In the initially proposed federated learning setting [1], the federator observes partial gradient computations of all clients contributing to a decentralized training procedure. However, clients might send malicious (corrupt) computations to harm the training process on purpose. Considering this model, security against malicious clients can be ensured by running statistics on the partial results [2, 3]. For example, clients’ results that differ significantly from the vast majority of responses can be excluded from the training process. In recent works, secure aggregation of partial work was proposed [4]. The goal is to let the master only observe the sum of all local models, and by this to enhance the privacy level of the clients’ data. These works, however, complicate the use of statistics to account for corrupt partial computations as the master only observes the aggregated result. The goal of this research internship is to review related literature on secure federated learning including their limitations, and to explore possible approaches to ensure security against potentially corrupt results while preserving privacy of the clients’ data.

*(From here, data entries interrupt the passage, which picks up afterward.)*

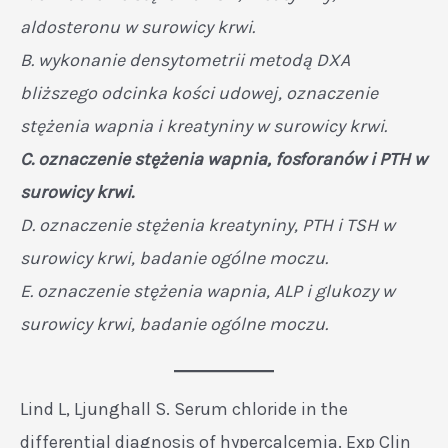
aldosteronu w surowicy krwi.
B. wykonanie densytometrii metodą DXA
bliższego odcinka kości udowej, oznaczenie
stężenia wapnia i kreatyniny w surowicy krwi.
C. oznaczenie stężenia wapnia, fosforanów i PTH w
surowicy krwi.
D. oznaczenie stężenia kreatyniny, PTH i TSH w
surowicy krwi, badanie ogólne moczu.
E. oznaczenie stężenia wapnia, ALP i glukozy w
surowicy krwi, badanie ogólne moczu.
Lind L, Ljunghall S. Serum chloride in the
differential diagnosis of hypercalcemia. Exp Clin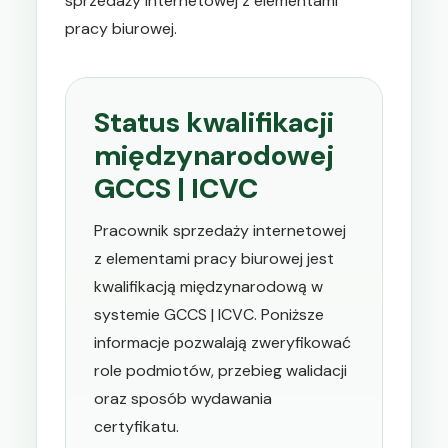
sprzedaży internetowej z elementami
pracy biurowej.
Status kwalifikacji
międzynarodowej
GCCS | ICVC
Pracownik sprzedaży internetowej
z elementami pracy biurowej jest
kwalifikacją międzynarodową w
systemie GCCS | ICVC. Poniższe
informacje pozwalają zweryfikować
role podmiotów, przebieg walidacji
oraz sposób wydawania
certyfikatu.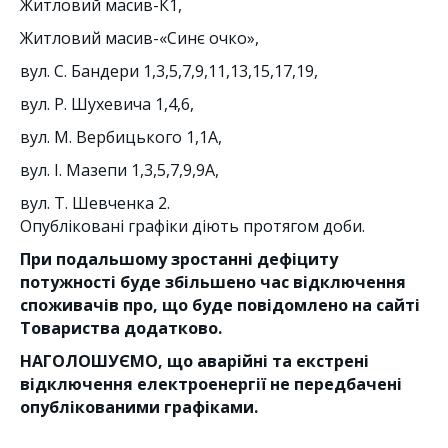
Житловий масив-К1,
Житловий масив-«Синє очко»,
вул. С. Бандери 1,3,5,7,9,11,13,15,17,19,
вул. Р. Шухевича 1,4,6,
вул. М. Вербицького 1,1А,
вул. І. Мазепи 1,3,5,7,9,9А,
вул. Т. Шевченка 2.
Опубліковані графіки діють протягом доби.
При подальшому зростанні дефіциту
потужності буде збільшено час відключення
споживачів
про, що буде повідомлено на сайті
Товариства додатково.
НАГОЛОШУЄМО, що аварійні та екстрені
відключення електроенергії не передбачені
опублікованими графіками.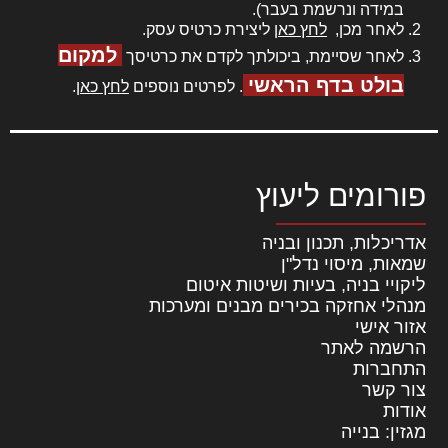
במידה ונרשמת בעבר).
לאחר מכן,
לחץ כאן
ליצירת כרטיס עסק.
למקום
לאחר שסיימת, ביכולתך לקדם את כרטיסך
בולט בדף הראשי
. לפרטים נוספים
לחץ כאן
.
פורומים ליעוץ
אדריכלות, תכנון ובניה
שמאות, מיסוי נדל"ן
ליקויי בניה, בעיות ושיטות איטום
מנהלי אחזקה בכירים מבנים ומערכות
אזור אישי
הרשמה לאתר
התחברות
צור קשר
אודות
מגזין: בנייה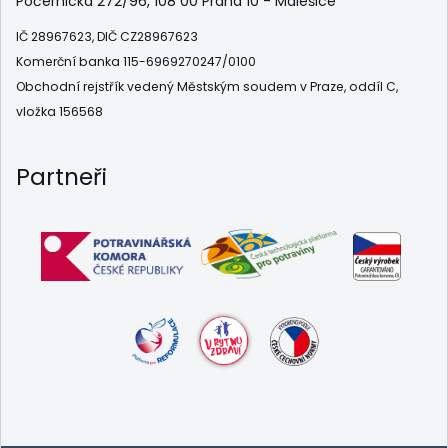
Počernická 272/96, 108 00 Praha 10 - Malešice
IČ 28967623, DIČ CZ28967623
Komerční banka 115-6969270247/0100
Obchodní rejstřík vedený Městským soudem v Praze, oddíl C,
vložka 156568
Partneři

[1] B. McMahan, E. Moore, D. Ramage, S. Hampson, and B. A. y. Arcas, “Communication-Efficient Learning of Deep Networks from Decentralized Data,” vol. 54, pp. 1273–1282, 20--22 Apr 2017.
[2] P. Blanchard, E. M. El Mhamdi, R. Guerraoui, and J. Stainer, “Machine Learning with Adversaries: Byzantine Tolerant Gradient Descent,” in Advances in Neural Information Processing Systems, 2017, vol. 30.
[3] Z. Yang and W. U. Bajwa, “ByRDiE: Byzantine-Resilient Distributed Coordinate Descent for Decentralized Learning,” IEEE Transactions on Signal and Information Processing over Networks, vol. 5, no. 4, pp. 611–627, Dec. 2019.
[4] K. Bonawitz et al., “Practical Secure Aggregation for Privacy-Preserving Machine Learning,” Proceedings of the 2017 ACM SIGSAC Conference on Computer and Communications Security. 2017. doi: 10.1145/3133956.3133982.